Starting with the line that has "Bandai Namco" in the records below and stopping after the line that has "Nossas cooperativas", output every line exactly and nothing else; skip pictures.
(MATERIAL SUPPLIED)
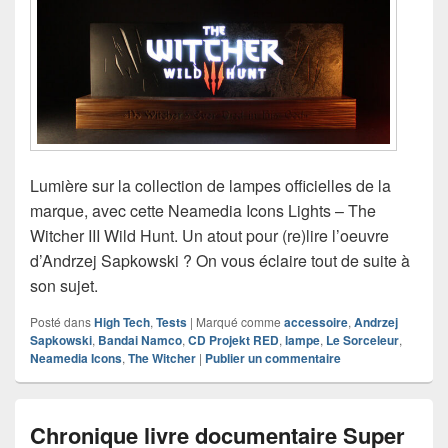
Lumière sur la collection de lampes officielles de la
marque, avec cette Neamedia Icons Lights – The
Witcher III Wild Hunt. Un atout pour (re)lire l’oeuvre
d’Andrzej Sapkowski ? On vous éclaire tout de suite à
son sujet.
Posté dans
High Tech
,
Tests
|
Marqué comme
accessoire
,
Andrzej
Sapkowski
,
Bandai Namco
,
CD Projekt RED
,
lampe
,
Le Sorceleur
,
Neamedia Icons
,
The Witcher
|
Publier un commentaire
Chronique livre documentaire Super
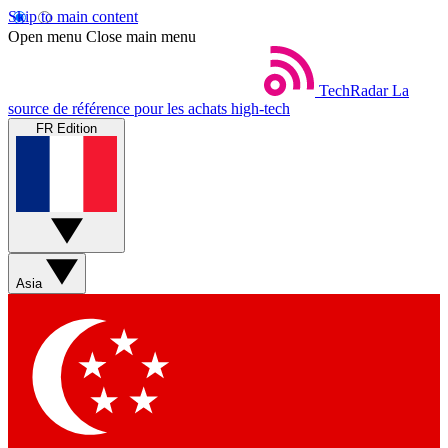
Skip to main content
Open menu
Close main menu
TechRadar
La
source de référence pour les achats high-tech
FR Edition
Asia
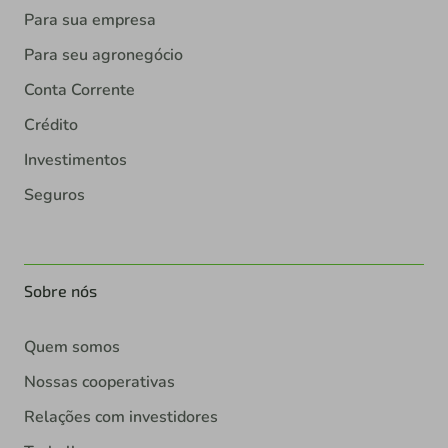
Para sua empresa
Para seu agronegócio
Conta Corrente
Crédito
Investimentos
Seguros
Sobre nós
Quem somos
Nossas cooperativas
Relações com investidores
(End MATERIAL SUPPLIED)
● REPLY:
Bandai Namco
,
CD Projekt RED
,
lampe
,
Le Sorceleur
,
Neamedia Icons
,
The Witcher
|
Publier un commentaire
Chronique livre documentaire Super
Skip to main content
Open menu
Close main menu
TechRadar
La
source de référence pour les achats high-tech
FR Edition
Asia
Para sua empresa
Para seu agronegócio
Conta Corrente
Crédito
Investimentos
Seguros
Sobre nós
Quem somos
Nossas cooperativas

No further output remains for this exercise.